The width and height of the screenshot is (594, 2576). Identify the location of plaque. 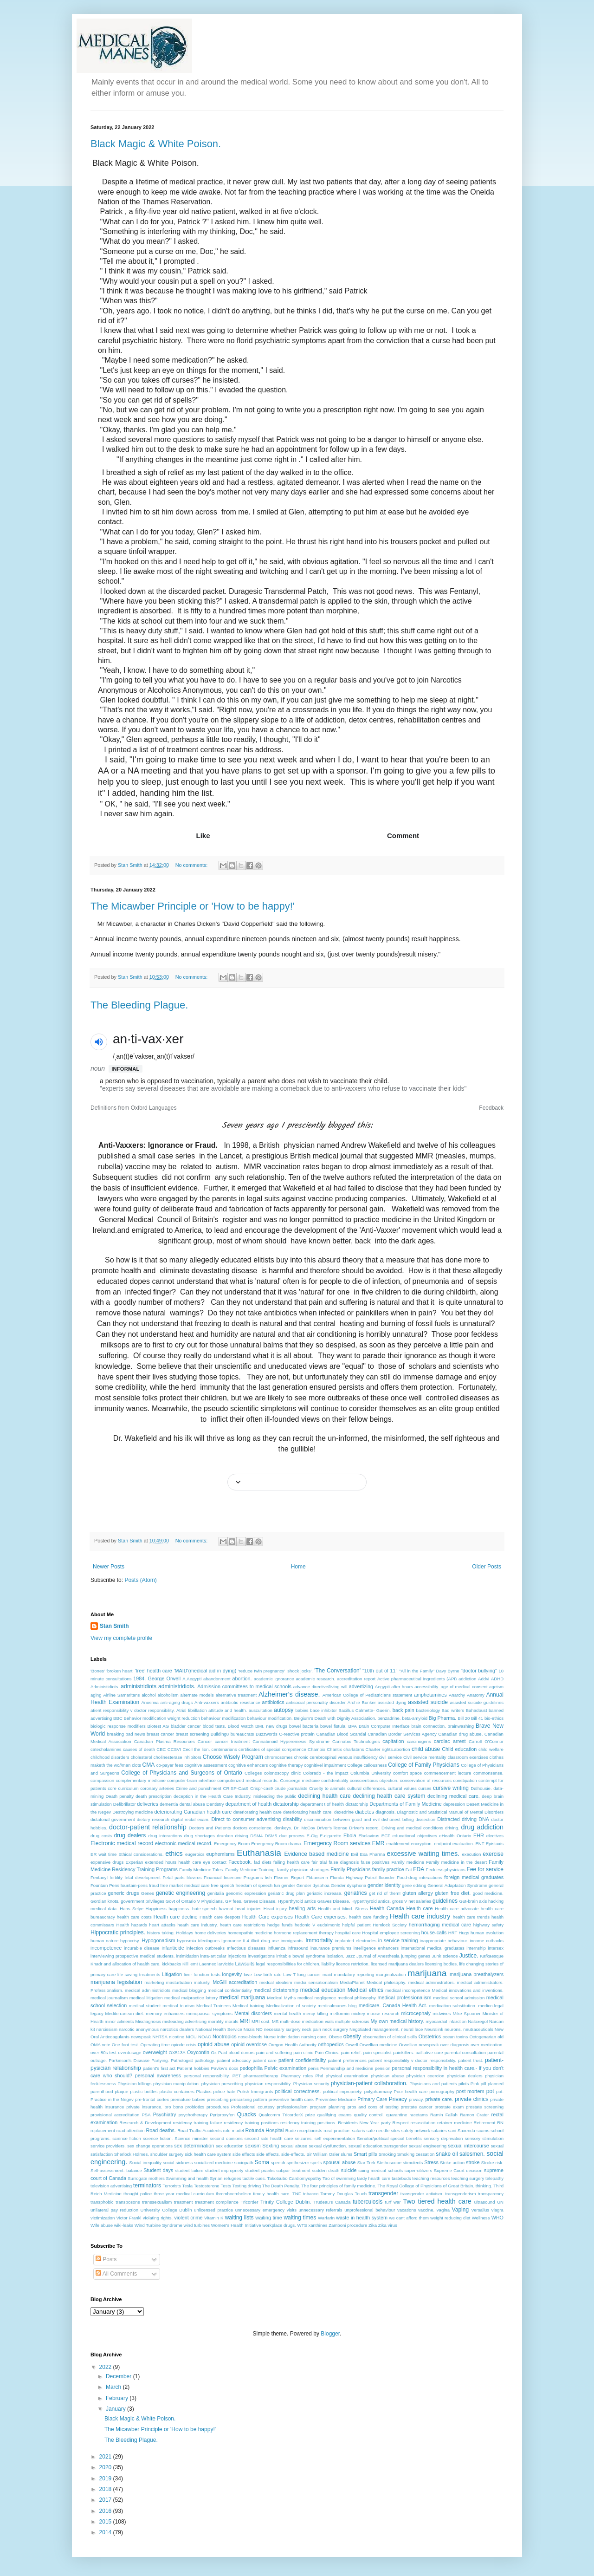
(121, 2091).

--

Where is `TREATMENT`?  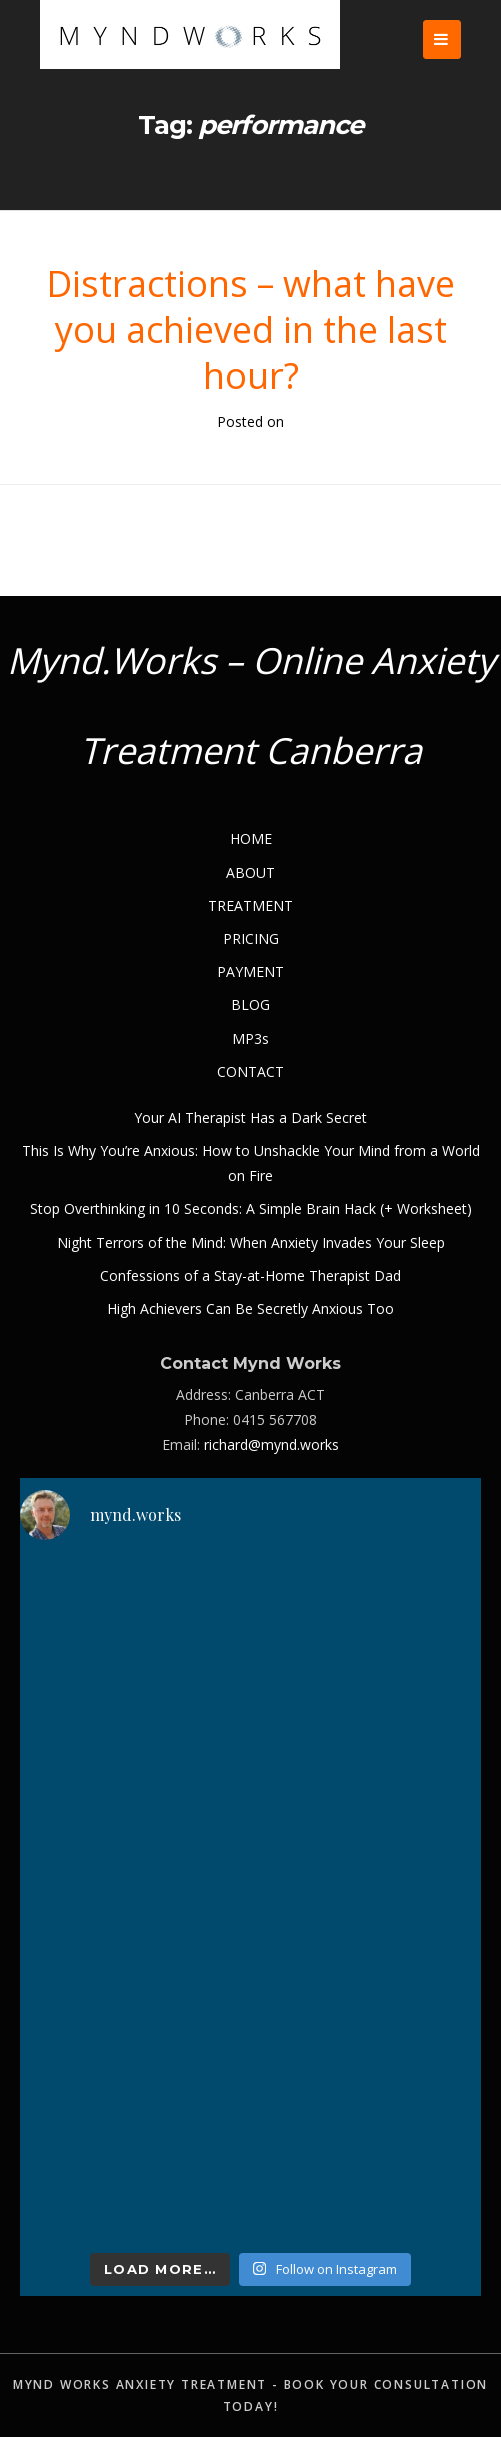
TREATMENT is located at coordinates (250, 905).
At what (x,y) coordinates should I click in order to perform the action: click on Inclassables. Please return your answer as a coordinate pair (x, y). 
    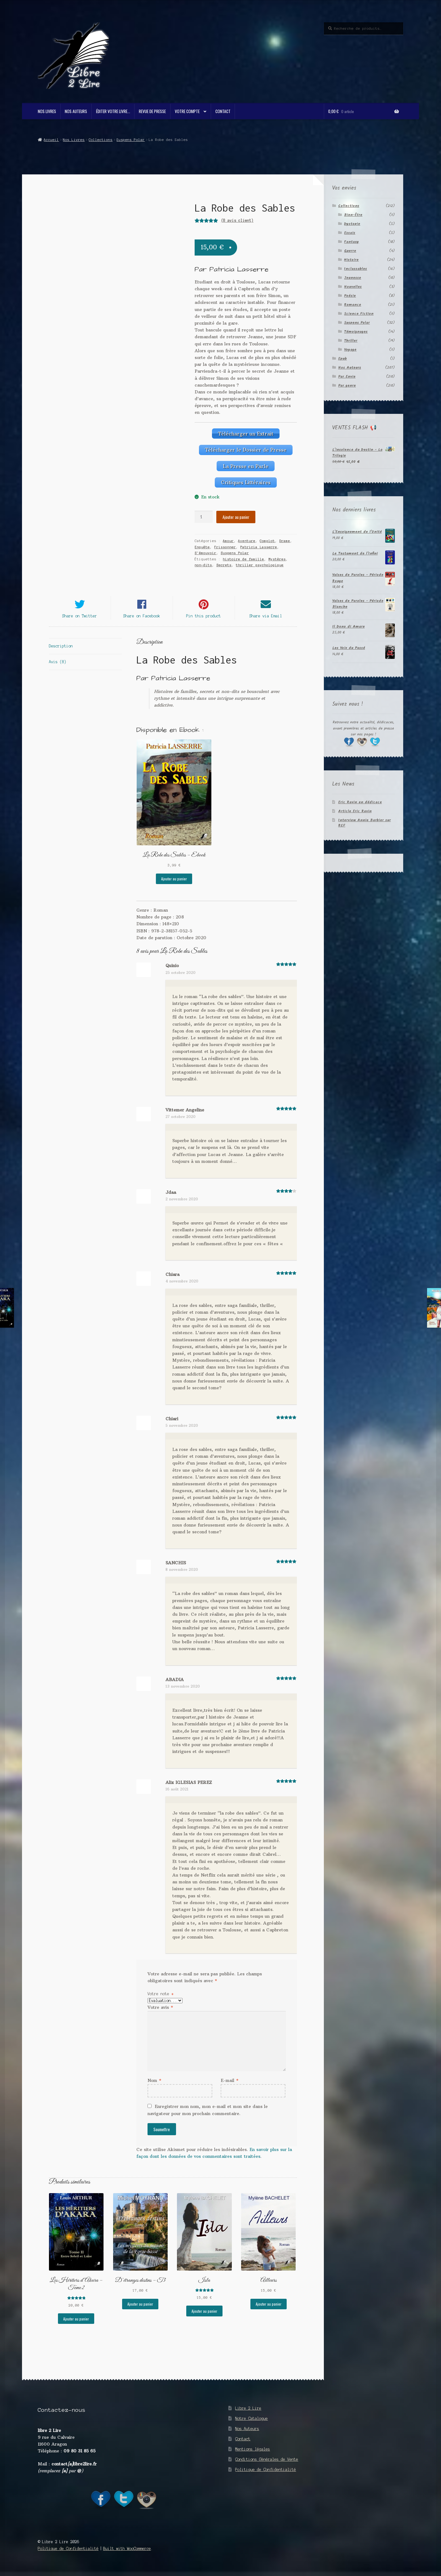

--

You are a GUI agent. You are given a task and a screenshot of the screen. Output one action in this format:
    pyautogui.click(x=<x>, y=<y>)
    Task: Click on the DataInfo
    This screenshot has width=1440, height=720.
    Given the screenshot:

**WORK REQUEST:**
Look through the material above and pick out each line holding the word "action".

**WRITTEN SOLUTION:**
At what (x,y) coordinates should I click in order to perform the action: click on Inclassables. Please return your answer as a coordinate pair (x, y). 
You are a GUI agent. You are given a task and a screenshot of the screen. Output one action in this format:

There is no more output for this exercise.